Like God, says Lederman, the Higgs differentiated the perfect sameness, confusing everyone (physicists included).

If true, this idea has wide-ranging implications. Normally, the Higgs is invoked only to explain how particles have different masses--why a quark is heavier than an electron, for example.

But the Higgs’ influence (or the influence of something like it) could reach much further.

For example, something like the Higgs--if not exactly the Higgs itself--may be behind many other unexplained “broken symmetries” in the universe as well. For example, why is electricity so different from gravity? Why is our universe made of matter but not antimatter--even though the two appear to be created in precisely equal amounts? If there are really 10 dimensions of space--as popular theories suggest--why are only three large enough for us to perceive?

The Higgs, says Fermilab physicist Joe Lykken, “potentially does a lot.”

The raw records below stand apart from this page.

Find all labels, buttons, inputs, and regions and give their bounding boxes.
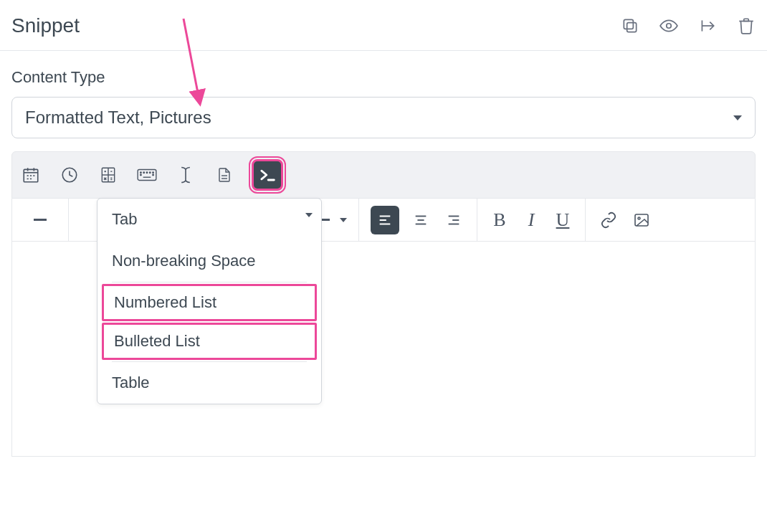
highlight-numbered-list: Numbered List: [102, 284, 317, 321]
menu-item-nbsp[interactable]: Non-breaking Space: [97, 240, 321, 282]
svg-point-32: [153, 172, 154, 174]
calculator-icon[interactable]: [97, 163, 120, 186]
align-left-button[interactable]: [371, 206, 399, 234]
export-icon[interactable]: [698, 16, 717, 35]
terminal-insert-button[interactable]: [252, 159, 283, 191]
svg-point-4: [667, 24, 672, 29]
link-icon[interactable]: [597, 209, 620, 232]
snippet-header: Snippet: [0, 0, 767, 51]
align-center-button[interactable]: [409, 209, 432, 232]
menu-item-tab[interactable]: Tab: [97, 199, 321, 240]
svg-point-50: [638, 217, 640, 219]
underline-button[interactable]: U: [552, 209, 573, 231]
menu-item-numbered-list[interactable]: Numbered List: [104, 286, 315, 319]
highlight-bulleted-list: Bulleted List: [102, 323, 317, 360]
menu-item-bulleted-list[interactable]: Bulleted List: [104, 325, 315, 358]
caret-down-icon: [340, 218, 347, 222]
content-type-select[interactable]: Formatted Text, Pictures: [11, 97, 756, 138]
svg-rect-3: [624, 19, 633, 29]
svg-point-28: [140, 172, 142, 174]
svg-point-31: [150, 172, 151, 174]
caret-down-icon: [305, 213, 313, 217]
page-title: Snippet: [11, 14, 80, 37]
dash-icon: [34, 219, 47, 221]
image-icon[interactable]: [630, 209, 653, 232]
cursor-icon[interactable]: [174, 163, 197, 186]
content-type-value: Formatted Text, Pictures: [25, 108, 211, 128]
keyboard-icon[interactable]: [135, 163, 158, 186]
svg-point-29: [143, 172, 145, 174]
toolbar-primary: [11, 151, 756, 199]
toolbar-group-insert: [586, 199, 664, 241]
header-actions: [621, 16, 756, 35]
chevron-down-icon: [733, 115, 742, 120]
italic-button[interactable]: I: [520, 209, 542, 231]
align-right-button[interactable]: [442, 209, 465, 232]
menu-divider: [112, 282, 307, 282]
toolbar-group-align: [359, 199, 477, 241]
preview-icon[interactable]: [659, 16, 678, 35]
document-icon[interactable]: [213, 163, 236, 186]
clock-icon[interactable]: [58, 163, 81, 186]
toolbar-group-format: B I U: [477, 199, 586, 241]
toolbar-group-indent[interactable]: [12, 199, 69, 241]
svg-rect-2: [627, 23, 637, 32]
svg-point-33: [140, 174, 142, 176]
svg-point-34: [153, 174, 154, 176]
svg-rect-49: [635, 214, 648, 226]
svg-point-30: [146, 172, 148, 174]
insert-dropdown-menu: Tab Non-breaking Space Numbered List Bul…: [97, 198, 322, 404]
copy-icon[interactable]: [621, 16, 639, 35]
toolbar-secondary: B I U Tab Non-breaking Space Numbered Li…: [11, 199, 756, 242]
content-type-label: Content Type: [0, 51, 767, 97]
menu-item-table[interactable]: Table: [97, 362, 321, 404]
calendar-icon[interactable]: [19, 163, 42, 186]
delete-icon[interactable]: [737, 16, 756, 35]
bold-button[interactable]: B: [489, 209, 510, 231]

In fact, something very much like the Higgs may have been behind the collapse of the symmetry that led to the Big Bang, which created the universe. When the forces first began to separate from their primordial sameness--taking on the distinct characters they have today--they released energy in the same way as water releases energy when it turns to ice. Except in this case, the freezing packed enough energy to blow up the universe.

Feynman wondered why the universe we live in was so obviously askew. “No one has any idea why,” he wrote.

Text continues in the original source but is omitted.